1. Trump picks Army strategist H.R. McMaster as national security adviser

President Trump on Monday announced that he had picked Army Lt. Gen. H.R. McMaster, a respected military strategist, as his new national security adviser. McMaster replaces Michael Flynn, who was ousted last week for withholding information on his communication with Russia's ambassador from Vice President Mike Pence. In an appearance at his Mar-a-Lago club in Palm Beach, Florida, Trump introduced McMaster as "a man of tremendous talent and tremendous experience" who is "highly respected by everyone in the military." Trump's first choice to replace Flynn, retired Navy Vice Adm.

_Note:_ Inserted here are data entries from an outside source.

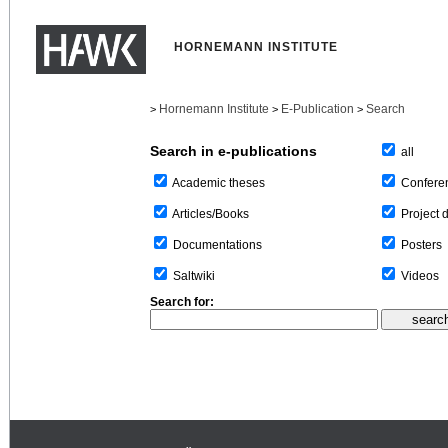
HORNEMANN INSTITUTE
Hornemann Institute
E-Publication
Search
>
>
>
Search in e-publications
all
Confere
Academic theses
Project 
Articles/Books
Posters
Documentations
Videos
Saltwiki
Search for:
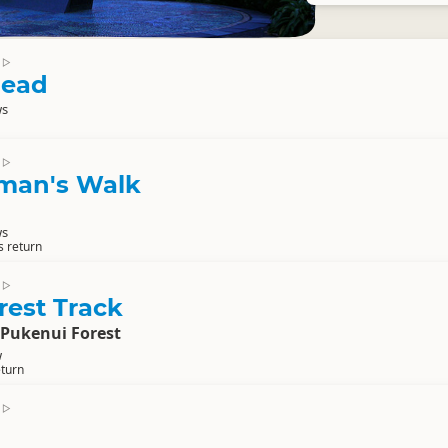
▷
Head
ws
▷
man's Walk
ws
s return
▷
rest Track
 Pukenui Forest
w
eturn
▷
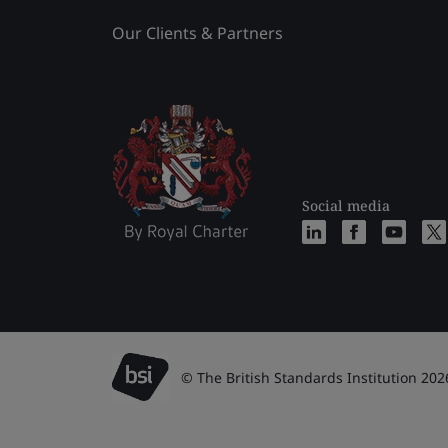
Our Clients & Partners
Social media
© The British Standards Institution 202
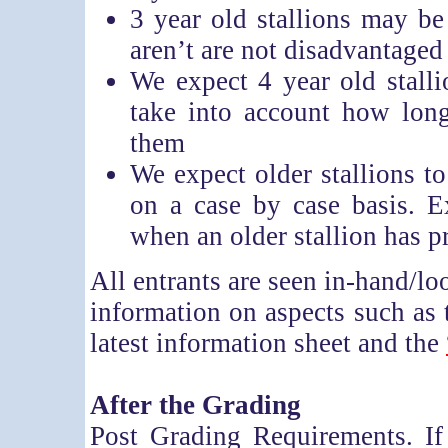
3 year old stallions may be 
aren’t are not disadvantaged
We expect 4 year old stalli
take into account how lon
them
We expect older stallions to
on a case by case basis. 
when an older stallion has 
All entrants are seen in-hand/lo
information on aspects such as 
latest information sheet and the
After the Grading
Post Grading Requirements. If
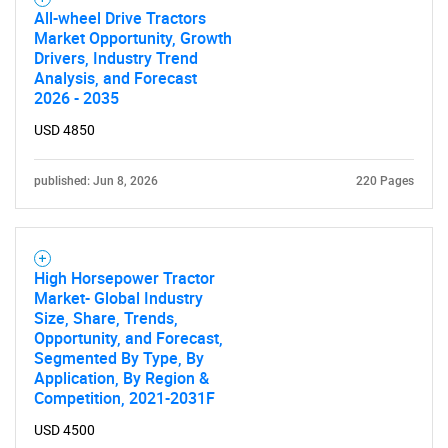
All-wheel Drive Tractors
Market Opportunity, Growth
Drivers, Industry Trend
Analysis, and Forecast
2026 - 2035
USD 4850
published: Jun 8, 2026
220 Pages
High Horsepower Tractor
Market- Global Industry
Size, Share, Trends,
Opportunity, and Forecast,
Segmented By Type, By
Application, By Region &
Competition, 2021-2031F
SEARCH
USD 4500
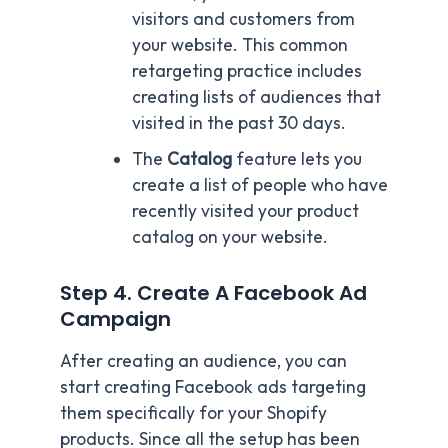
visitors and customers from
your website. This common
retargeting practice includes
creating lists of audiences that
visited in the past 30 days.
The
Catalog
feature lets you
create a list of people who have
recently visited your product
catalog on your website.
Step 4. Create A Facebook Ad
Campaign
After creating an audience, you can
start creating Facebook ads targeting
them specifically for your Shopify
products. Since all the setup has been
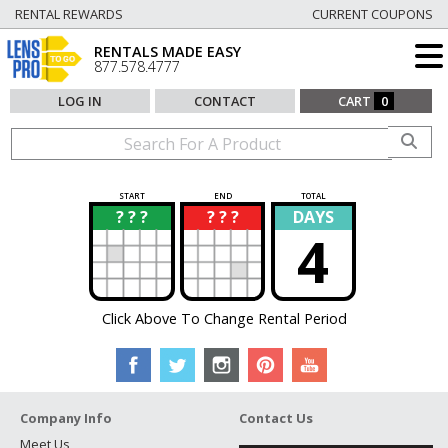
RENTAL REWARDS
CURRENT COUPONS
RENTALS MADE EASY
877.578.4777
LOG IN
CONTACT
CART
0
START
END
TOTAL
? ? ?
? ? ?
DAYS
?
?
4
Click Above To Change Rental Period
Company Info
Contact Us
Meet Us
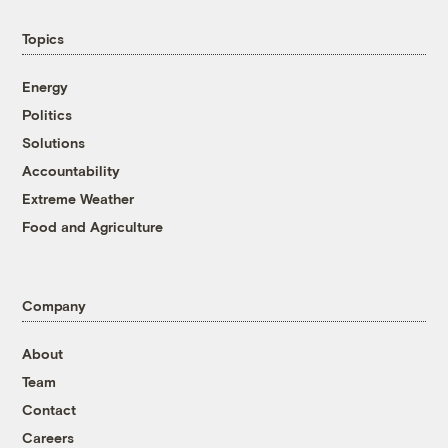
Topics
Energy
Politics
Solutions
Accountability
Extreme Weather
Food and Agriculture
Company
About
Team
Contact
Careers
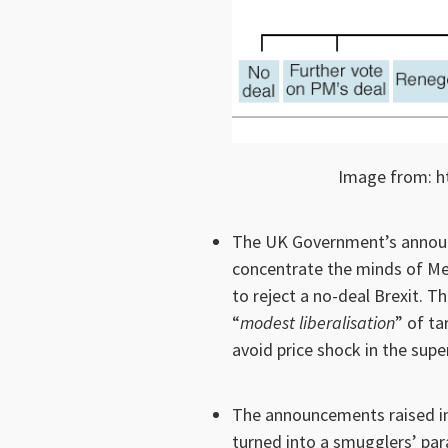
Image from: h
The UK Government’s announ
concentrate the minds of Me
to reject a no-deal Brexit.
“
modest liberalisation
” of ta
avoid price shock in the sup
The announcements raised i
turned into a smugglers’ para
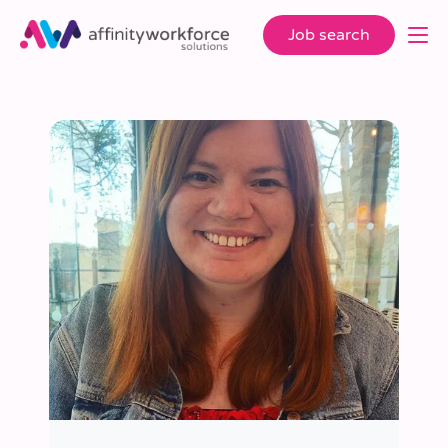
Job search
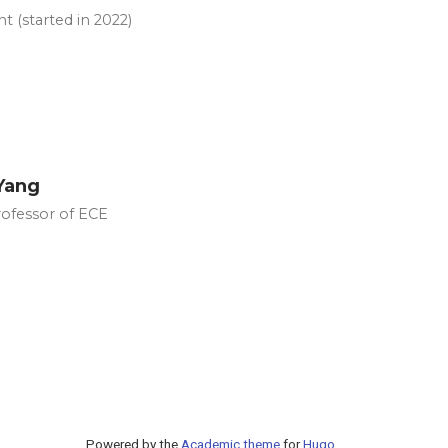
t (started in 2022)
Yang
rofessor of ECE
Powered by the
Academic theme
for
Hugo
.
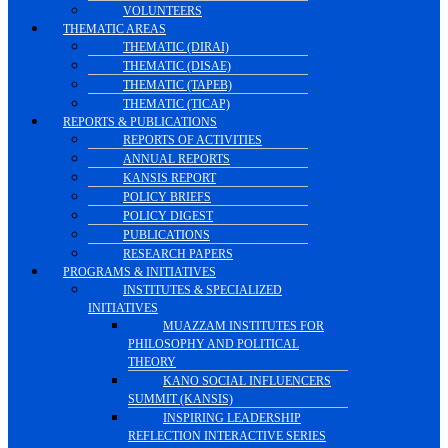
VOLUNTEERS
THEMATIC AREAS
THEMATIC (DIRAI)
THEMATIC (DISAE)
THEMATIC (TAPEB)
THEMATIC (TICAP)
REPORTS & PUBLICATIONS
REPORTS OF ACTIVITIES
ANNUAL REPORTS
KANSIS REPORT
POLICY BRIEFS
POLICY DIGEST
PUBLICATIONS
RESEARCH PAPERS
PROGRAMS & INITIATIVES
INSTITUTES & SPECIALIZED
INITIATIVES
MUAZZAM INSTITUTES FOR
PHILOSOPHY AND POLITICAL
THEORY
KANO SOCIAL INFLUENCERS
SUMMIT (KANSIS)
INSPIRING LEADERSHIP
REFLECTION INTERACTIVE SERIES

Robert Harward, turned down the job.

The New York Times

2. Trump opponents hold 'Not My Presidents Day' rallies

Protesters held "Not My Presidents Day" rallies in cities across the country on Monday, using the federal holiday honoring past presidents to criticize President Trump's policies on issues such as immigration and the environment. "While we acknowledge that Donald Trump holds the current title, the policies he's trying to put in place are not the beliefs shared by the majority of the people," said Nova Calise, a TV production manager and an organizer of a New York event. Events in Atlanta, New York, Chicago, Los Angeles, and other cities drew crowds ranging from hundreds to thousands of people.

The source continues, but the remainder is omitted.